Document Type

DNP Project


School of Nursing

Date of Degree

Spring 2018


Doctor of Nursing Practice (DNP)

Primary Advisor

Qiuping Zhou, PhD, RN; Kathleen Griffith, PhD, RN


Background/Problem: The Center for Disease Control & Prevention (CDC) recommends colon cancer screening colonoscopy beginning at age 50 years and every 10 years thereafter. The purpose of this study was to compare differences in meeting the colorectal cancer (CRC) screening recommendations between male Veterans and non-Veterans and identifying any association among Veterans social economic status (SES).

Methods: A descriptive-comparative design was used to address the study question, aims and hypotheses, using the 2014 Behavioral Risk Factor Surveillance System (BRFSS) data. A national representative sample of 20,360 Veterans and 36,183 non-Veterans between 50-74 years, were included in analysis. The associations between meeting the CRC screening recommendations among Veterans and their race/ethnicity, income, educational level and marital status were also analyzed. Chi-Square tests were used to study the relationships between dependent and independent variables.

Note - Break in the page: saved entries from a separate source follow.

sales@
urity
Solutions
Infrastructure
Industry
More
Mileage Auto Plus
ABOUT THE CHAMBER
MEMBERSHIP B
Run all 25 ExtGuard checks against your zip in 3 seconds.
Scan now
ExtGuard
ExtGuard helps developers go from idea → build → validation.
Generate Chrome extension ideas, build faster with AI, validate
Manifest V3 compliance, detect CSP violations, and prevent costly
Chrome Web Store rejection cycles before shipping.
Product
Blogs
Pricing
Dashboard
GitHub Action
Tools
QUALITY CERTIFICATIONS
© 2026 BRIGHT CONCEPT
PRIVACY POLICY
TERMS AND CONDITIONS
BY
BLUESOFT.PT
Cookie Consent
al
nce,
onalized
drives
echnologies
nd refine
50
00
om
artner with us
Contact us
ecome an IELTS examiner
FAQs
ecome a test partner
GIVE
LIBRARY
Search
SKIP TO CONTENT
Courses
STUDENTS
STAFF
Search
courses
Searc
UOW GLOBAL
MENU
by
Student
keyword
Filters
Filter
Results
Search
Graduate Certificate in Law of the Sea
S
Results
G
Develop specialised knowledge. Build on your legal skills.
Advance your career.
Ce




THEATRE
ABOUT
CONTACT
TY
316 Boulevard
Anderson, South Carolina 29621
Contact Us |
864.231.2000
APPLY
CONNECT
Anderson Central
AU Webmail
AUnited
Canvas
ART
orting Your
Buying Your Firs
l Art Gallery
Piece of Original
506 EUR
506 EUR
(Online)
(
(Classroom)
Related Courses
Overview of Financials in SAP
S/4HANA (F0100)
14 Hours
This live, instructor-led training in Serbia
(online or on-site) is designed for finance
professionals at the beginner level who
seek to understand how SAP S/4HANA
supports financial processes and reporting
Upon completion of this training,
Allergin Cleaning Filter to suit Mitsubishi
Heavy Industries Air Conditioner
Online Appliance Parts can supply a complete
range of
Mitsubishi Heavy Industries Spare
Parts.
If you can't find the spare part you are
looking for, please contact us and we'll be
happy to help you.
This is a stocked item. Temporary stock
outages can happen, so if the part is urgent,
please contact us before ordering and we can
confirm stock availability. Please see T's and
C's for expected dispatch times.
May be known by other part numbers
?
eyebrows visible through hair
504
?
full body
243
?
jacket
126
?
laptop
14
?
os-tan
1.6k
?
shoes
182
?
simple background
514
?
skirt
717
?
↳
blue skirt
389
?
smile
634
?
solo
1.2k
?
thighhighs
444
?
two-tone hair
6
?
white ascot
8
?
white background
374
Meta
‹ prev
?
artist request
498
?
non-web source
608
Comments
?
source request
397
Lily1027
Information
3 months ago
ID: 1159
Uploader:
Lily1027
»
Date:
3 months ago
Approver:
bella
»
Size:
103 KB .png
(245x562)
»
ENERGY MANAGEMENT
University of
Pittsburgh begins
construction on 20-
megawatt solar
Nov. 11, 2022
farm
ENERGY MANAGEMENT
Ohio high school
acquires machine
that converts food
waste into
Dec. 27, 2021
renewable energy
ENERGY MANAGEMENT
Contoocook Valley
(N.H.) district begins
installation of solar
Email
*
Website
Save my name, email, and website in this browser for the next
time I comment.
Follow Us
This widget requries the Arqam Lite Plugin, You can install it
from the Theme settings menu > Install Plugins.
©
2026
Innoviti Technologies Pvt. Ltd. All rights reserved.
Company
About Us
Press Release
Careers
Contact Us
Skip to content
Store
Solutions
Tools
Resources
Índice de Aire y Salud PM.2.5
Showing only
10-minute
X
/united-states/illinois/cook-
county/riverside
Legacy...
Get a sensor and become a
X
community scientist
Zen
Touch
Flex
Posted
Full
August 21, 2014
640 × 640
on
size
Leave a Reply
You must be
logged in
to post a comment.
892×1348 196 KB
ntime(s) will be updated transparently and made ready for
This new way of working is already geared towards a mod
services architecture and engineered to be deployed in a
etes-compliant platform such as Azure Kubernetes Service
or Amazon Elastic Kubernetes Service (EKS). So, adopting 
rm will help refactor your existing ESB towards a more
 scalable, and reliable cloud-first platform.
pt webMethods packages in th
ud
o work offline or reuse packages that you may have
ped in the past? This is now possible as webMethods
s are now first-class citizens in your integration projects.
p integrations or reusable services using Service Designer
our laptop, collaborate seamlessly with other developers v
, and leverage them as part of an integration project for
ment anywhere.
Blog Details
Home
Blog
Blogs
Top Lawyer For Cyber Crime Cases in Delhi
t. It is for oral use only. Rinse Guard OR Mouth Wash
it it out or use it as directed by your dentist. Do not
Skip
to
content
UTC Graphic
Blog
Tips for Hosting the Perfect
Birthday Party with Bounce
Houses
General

Results: Veterans were more likely than non-Veterans to have received the recommended CRC screening in specified time intervals (76.5% vs. 64.6%; χ2=1176.66, p<0.001). There were significant differences in CRC screening rates among ethnic/racial groups with white at 70.1%, Blacks at 68.3%, and Hispanics at 62.0%, χ2=23.93, p<0.001. Veterans who were younger than 65 years, had less education (lower than high school), lower income (<35K), and not married reported lower rates of meeting CRC screening recommendations than their counterparts (p<0.001 for all comparisons).

Conclusions: Male Veterans had a higher rate of meeting CRC screening recommendations than non-Veterans and socioeconomics were significant factors. Evidence generated from study can be used to design targeted strategies to improve CRC screening among Veterans.